The Variance of Random Variable X
The variance of a random variable measures how much the values of the random variable vary around the mean. It is a measure of the spread or dispersion of the random variable.

To calculate the variance, we need to know the probability distribution of the random variable. Let's assume that the random variable X has a discrete probability distribution with n possible values x1, x2, ..., xn and corresponding probabilities p1, p2, ..., pn.

Calculating the Variance
The variance of random variable X is given by the formula:

Variance(X) = E[(X - E[X])^2]

where E[X] is the expected value or mean of X.

Let's calculate the variance of random variable X step by step:

Step 1: Calculate the mean
The mean of X, denoted by E[X], is given by the formula:

E[X] = x1*p1 + x2*p2 + ... + xn*pn

Step 2: Calculate the squared difference from the mean
For each value xi, calculate the squared difference from the mean (xi - E[X])^2.

Step 3: Calculate the weighted sum
Multiply each squared difference by its corresponding probability pi, and sum them up:

Sum = (x1 - E[X])^2*p1 + (x2 - E[X])^2*p2 + ... + (xn - E[X])^2*pn

Step 4: Calculate the variance
The variance of X is obtained by dividing the sum by the total probability:

Variance(X) = Sum / 1

Applying the Formula
Let's apply the formula to the given options:
a) 1/10
b) 3/80
c) 5/16
d) 3/16

Since the question states that option 'B' is the correct answer, we need to calculate the variance using the given option.

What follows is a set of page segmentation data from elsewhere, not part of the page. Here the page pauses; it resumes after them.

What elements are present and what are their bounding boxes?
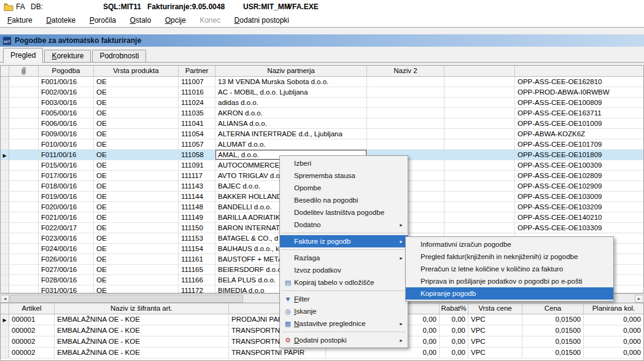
cell-pogodba[interactable]: F011/00/16 xyxy=(39,150,94,160)
cell-pogodba[interactable]: F022/00/17 xyxy=(39,223,94,233)
row-selector-cell[interactable]: ▶ xyxy=(1,275,9,285)
context-menu-item[interactable]: Sprememba stausa ► xyxy=(280,169,408,182)
attachment-cell[interactable] xyxy=(9,275,39,285)
cell-unnamed[interactable] xyxy=(444,139,515,149)
cell-naziv-partnerja[interactable]: adidas d.o.o. xyxy=(215,98,367,107)
attachment-cell[interactable] xyxy=(9,87,39,97)
attachment-cell[interactable] xyxy=(9,118,39,128)
cell-cena[interactable]: 0,01500 xyxy=(522,347,584,358)
cell-opp[interactable]: OPP-ASS-CEE-OE101709 xyxy=(515,139,643,149)
attachments-column-header[interactable] xyxy=(9,66,39,76)
cell-partner[interactable]: 111153 xyxy=(179,233,215,243)
submenu-item[interactable]: Pregled faktur(knjiženih in neknjiženih)… xyxy=(406,250,613,263)
cell-partner[interactable]: 111058 xyxy=(179,150,215,160)
cell-vrsta-produkta[interactable]: OE xyxy=(94,98,179,107)
cell-cena[interactable]: 0,01500 xyxy=(522,325,584,336)
column-header-opp[interactable] xyxy=(515,66,643,76)
row-selector-cell[interactable]: ▶ xyxy=(1,244,9,254)
cell-naziv2[interactable] xyxy=(367,108,444,118)
cell-naziv-partnerja[interactable]: ALUMAT d.o.o. xyxy=(215,139,367,149)
context-menu-item[interactable]: Opombe ► xyxy=(280,182,408,194)
cell-unnamed[interactable] xyxy=(444,108,515,118)
row-selector-cell[interactable]: ▶ xyxy=(1,192,9,201)
cell-partner[interactable]: 111117 xyxy=(179,171,215,180)
column-header-naziv-partnerja[interactable]: Naziv partnerja xyxy=(215,66,367,76)
attachment-cell[interactable] xyxy=(9,192,39,201)
cell-artikel[interactable]: 000001 xyxy=(9,314,55,325)
context-menu-item[interactable]: ⚙ Dodatni postopki ► xyxy=(280,334,408,346)
cell-naziv2[interactable] xyxy=(367,98,444,107)
window-icon[interactable]: MIT xyxy=(3,37,11,45)
tab[interactable]: Pregled xyxy=(3,48,43,63)
row-selector-cell[interactable]: ▶ xyxy=(1,77,9,87)
cell-partner[interactable]: 111091 xyxy=(179,160,215,170)
cell-pogodba[interactable]: F003/00/16 xyxy=(39,98,94,107)
cell-pogodba[interactable]: F028/00/16 xyxy=(39,275,94,285)
row-selector-cell[interactable]: ▶ xyxy=(1,129,9,139)
cell-opp[interactable]: OPP-ASS-CEE-OE102909 xyxy=(515,181,643,191)
cell-pogodba[interactable]: F026/00/16 xyxy=(39,254,94,264)
cell-naziv2[interactable] xyxy=(367,129,444,139)
row-selector-cell[interactable]: ▶ xyxy=(1,223,9,233)
column-header-partner[interactable]: Partner xyxy=(179,66,215,76)
context-menu-item[interactable]: Besedilo na pogodbi ► xyxy=(280,194,408,206)
cell-pogodba[interactable]: F015/00/16 xyxy=(39,160,94,170)
context-menu-item[interactable]: ◎ Iskanje ► xyxy=(280,305,408,317)
cell-rabat[interactable]: 0,00 xyxy=(440,336,468,347)
cell-partner[interactable]: 111024 xyxy=(179,98,215,107)
cell-partner[interactable]: 111172 xyxy=(179,285,215,293)
row-selector-cell[interactable]: ▶ xyxy=(1,265,9,274)
row-selector-cell[interactable]: ▶ xyxy=(1,87,9,97)
row-selector-cell[interactable]: ▶ xyxy=(1,285,9,293)
cell-artikel[interactable]: 000002 xyxy=(9,325,55,336)
attachment-cell[interactable] xyxy=(9,139,39,149)
attachment-cell[interactable] xyxy=(9,129,39,139)
cell-vrsta-cene[interactable]: VPC xyxy=(468,347,522,358)
cell-vrsta-produkta[interactable]: OE xyxy=(94,285,179,293)
submenu-item[interactable]: Priprava in pošiljanje podatkov o pogodb… xyxy=(406,275,613,287)
attachment-cell[interactable] xyxy=(9,265,39,274)
column-header-vrsta-cene[interactable]: Vrsta cene xyxy=(468,303,522,314)
cell-naziv-partnerja[interactable]: 13 M VENDA Murska Sobota d.o.o. xyxy=(215,77,367,87)
cell-naziv-partnerja[interactable]: AC - MOBIL, d.o.o. Ljubljana xyxy=(215,87,367,97)
cell-unnamed[interactable] xyxy=(444,150,515,160)
cell-naziv-artikla[interactable]: EMBALAŽNINA OE - KOE xyxy=(55,314,229,325)
context-menu-item[interactable]: Izvoz podatkov ► xyxy=(280,264,408,276)
attachment-cell[interactable] xyxy=(9,244,39,254)
cell-partner[interactable]: 111144 xyxy=(179,192,215,201)
attachment-cell[interactable] xyxy=(9,150,39,160)
row-selector-cell[interactable]: ▶ xyxy=(1,171,9,180)
cell-vrsta-produkta[interactable]: OE xyxy=(94,150,179,160)
row-selector-cell[interactable]: ▶ xyxy=(1,98,9,107)
cell-unnamed[interactable] xyxy=(444,129,515,139)
cell-vrsta-produkta[interactable]: OE xyxy=(94,129,179,139)
row-selector-cell[interactable]: ▶ xyxy=(1,325,9,336)
context-menu-item[interactable]: Fakture iz pogodb ► xyxy=(280,235,408,247)
scrollbar-thumb[interactable] xyxy=(10,295,243,303)
cell-pogodba[interactable]: F006/00/16 xyxy=(39,118,94,128)
cell-unnamed[interactable] xyxy=(444,77,515,87)
cell-vrsta-produkta[interactable]: OE xyxy=(94,77,179,87)
row-selector-cell[interactable]: ▶ xyxy=(1,160,9,170)
cell-opp[interactable]: OPP-ASS-CEE-OE100309 xyxy=(515,160,643,170)
cell-unnamed[interactable] xyxy=(444,192,515,201)
cell-opp[interactable]: OPP-ASS-CEE-OE102809 xyxy=(515,171,643,180)
cell-naziv2[interactable] xyxy=(367,139,444,149)
cell-vrsta-produkta[interactable]: OE xyxy=(94,192,179,201)
scroll-left-button[interactable]: ◄ xyxy=(1,295,9,303)
scroll-right-button[interactable]: ► xyxy=(635,295,643,303)
cell-unnamed[interactable] xyxy=(444,181,515,191)
cell-naziv-artikla[interactable]: EMBALAŽNINA OE - KOE xyxy=(55,347,229,358)
column-header-vrsta-produkta[interactable]: Vrsta produkta xyxy=(94,66,179,76)
cell-vrsta-produkta[interactable]: OE xyxy=(94,118,179,128)
context-menu-item[interactable]: Dodatno ► xyxy=(280,219,408,231)
cell-vrsta-produkta[interactable]: OE xyxy=(94,139,179,149)
cell-opp[interactable]: OPP-ASS-CEE-OE163711 xyxy=(515,108,643,118)
cell-opp[interactable]: OPP-ABWA-KOZK6Z xyxy=(515,129,643,139)
menubar-item[interactable]: Poročila xyxy=(84,14,122,27)
cell-partner[interactable]: 111166 xyxy=(179,275,215,285)
cell-opp[interactable]: OPP-ASS-CEE-OE162810 xyxy=(515,77,643,87)
cell-cena[interactable]: 0,01500 xyxy=(522,314,584,325)
cell-vrsta-produkta[interactable]: OE xyxy=(94,223,179,233)
cell-vrsta-produkta[interactable]: OE xyxy=(94,275,179,285)
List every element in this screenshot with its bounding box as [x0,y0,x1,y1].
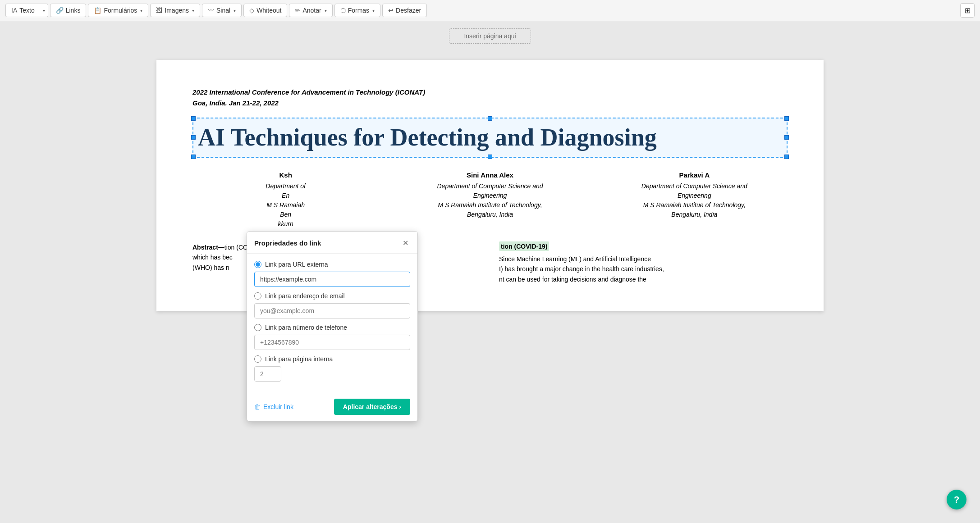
texto-button[interactable]: IA Texto [5,4,40,17]
dialog-header: Propriedades do link ✕ [247,232,417,254]
delete-link-button[interactable]: 🗑 Excluir link [254,400,293,413]
conference-line2: Goa, India. Jan 21-22, 2022 [192,98,788,109]
whiteout-button[interactable]: ◇ Whiteout [243,4,287,17]
abstract-text-right: Since Machine Learning (ML) and Artifici… [499,254,788,284]
expand-icon: ⊞ [965,6,971,15]
formularios-button[interactable]: 📋 Formulários ▾ [88,4,148,17]
trash-icon: 🗑 [254,403,261,410]
dialog-footer: 🗑 Excluir link Aplicar alterações › [247,394,417,421]
insert-page-label: Inserir página aqui [464,32,516,40]
handle-top-left[interactable] [191,116,196,121]
texto-icon: IA [11,7,17,14]
desfazer-label: Desfazer [396,7,421,14]
desfazer-icon: ↩ [388,7,394,14]
imagens-icon: 🖼 [156,7,162,14]
formas-arrow: ▾ [372,8,375,13]
insert-page-button[interactable]: Inserir página aqui [449,28,531,44]
dialog-body: Link para URL externa Link para endereço… [247,254,417,394]
anotar-arrow: ▾ [325,8,327,13]
handle-top-middle[interactable] [488,116,492,121]
handle-right-middle[interactable] [784,135,789,140]
toolbar: IA Texto ▾ 🔗 Links 📋 Formulários ▾ 🖼 Ima… [0,0,980,21]
texto-dropdown-arrow[interactable]: ▾ [40,4,48,17]
radio-phone[interactable] [254,324,261,331]
paper-title: AI Techniques for Detecting and Diagnosi… [198,123,782,152]
radio-email[interactable] [254,292,261,300]
author-block-2: Sini Anna Alex Department of Computer Sc… [397,171,583,229]
anotar-icon: ✏ [295,7,300,14]
whiteout-icon: ◇ [249,7,254,14]
author-block-3: Parkavi A Department of Computer Science… [601,171,788,229]
radio-page[interactable] [254,355,261,363]
texto-btn-group: IA Texto ▾ [5,4,48,17]
sinal-label: Sinal [216,7,230,14]
whiteout-label: Whiteout [256,7,281,14]
formas-button[interactable]: ⬡ Formas ▾ [334,4,380,17]
covid-highlight: tion (COVID-19) [501,243,547,250]
handle-left-middle[interactable] [191,135,196,140]
author-block-1: Ksh Department ofEnM S RamaiahBenkkurn [192,171,379,229]
sinal-icon: 〰 [208,7,214,14]
link-properties-dialog: Propriedades do link ✕ Link para URL ext… [247,231,418,422]
authors-section: Ksh Department ofEnM S RamaiahBenkkurn S… [192,171,788,229]
handle-bottom-right[interactable] [784,155,789,159]
conference-line1: 2022 International Conference for Advanc… [192,87,788,98]
sinal-button[interactable]: 〰 Sinal ▾ [202,4,242,17]
radio-email-label: Link para endereço de email [265,292,345,300]
abstract-right: tion (COVID-19) Since Machine Learning (… [499,242,788,284]
anotar-label: Anotar [302,7,321,14]
insert-page-area: Inserir página aqui [0,21,980,51]
phone-input[interactable] [254,335,410,350]
imagens-arrow: ▾ [192,8,194,13]
formularios-arrow: ▾ [140,8,142,13]
radio-option-email[interactable]: Link para endereço de email [254,292,410,300]
conference-info: 2022 International Conference for Advanc… [192,87,788,109]
radio-option-phone[interactable]: Link para número de telefone [254,324,410,331]
links-button[interactable]: 🔗 Links [50,4,87,17]
formas-icon: ⬡ [340,7,346,14]
content-area: 2022 International Conference for Advanc… [0,51,980,320]
formularios-label: Formulários [104,7,137,14]
links-label: Links [66,7,81,14]
apply-changes-button[interactable]: Aplicar alterações › [334,399,410,415]
radio-option-page[interactable]: Link para página interna [254,355,410,363]
author-name-2: Sini Anna Alex [397,171,583,179]
document-page: 2022 International Conference for Advanc… [156,60,824,311]
radio-phone-label: Link para número de telefone [265,324,347,331]
radio-url-label: Link para URL externa [265,261,328,268]
sinal-arrow: ▾ [234,8,236,13]
dialog-close-button[interactable]: ✕ [400,238,410,248]
dialog-title: Propriedades do link [254,239,321,247]
url-input[interactable] [254,272,410,287]
title-selection-box[interactable]: AI Techniques for Detecting and Diagnosi… [192,118,788,158]
author-affiliation-1: Department ofEnM S RamaiahBenkkurn [192,182,379,229]
handle-top-right[interactable] [784,116,789,121]
handle-bottom-middle[interactable] [488,155,492,159]
links-icon: 🔗 [56,7,64,14]
apply-btn-label: Aplicar alterações › [343,403,401,410]
formas-label: Formas [348,7,369,14]
expand-button[interactable]: ⊞ [960,3,975,18]
delete-link-label: Excluir link [263,403,293,410]
close-icon: ✕ [403,239,408,247]
page-number-input[interactable] [254,366,281,382]
help-icon: ? [954,495,959,505]
texto-label: Texto [19,7,34,14]
author-affiliation-3: Department of Computer Science andEngine… [601,182,788,219]
author-name-1: Ksh [192,171,379,179]
author-name-3: Parkavi A [601,171,788,179]
imagens-button[interactable]: 🖼 Imagens ▾ [150,4,200,17]
desfazer-button[interactable]: ↩ Desfazer [382,4,427,17]
radio-option-url[interactable]: Link para URL externa [254,261,410,268]
help-button[interactable]: ? [947,490,966,509]
dialog-overlay: Propriedades do link ✕ Link para URL ext… [247,231,418,422]
formularios-icon: 📋 [94,7,101,14]
radio-page-label: Link para página interna [265,355,333,363]
author-affiliation-2: Department of Computer Science andEngine… [397,182,583,219]
imagens-label: Imagens [165,7,189,14]
anotar-button[interactable]: ✏ Anotar ▾ [289,4,332,17]
radio-url[interactable] [254,261,261,268]
email-input[interactable] [254,303,410,318]
handle-bottom-left[interactable] [191,155,196,159]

If we consider option 'B' (3/80) as the variance, it implies that the sum of squared differences from the mean divided by 1 is equal to 3/80.

By calculating the sum of squared differences and dividing it by 1, we should obtain 3/80. If this is the case, then option 'B' is the correct answer.

However, without further information about the probability distribution of random variable X, we cannot determine the correct answer. The variance depends on the specific probabilities assigned to each value of X.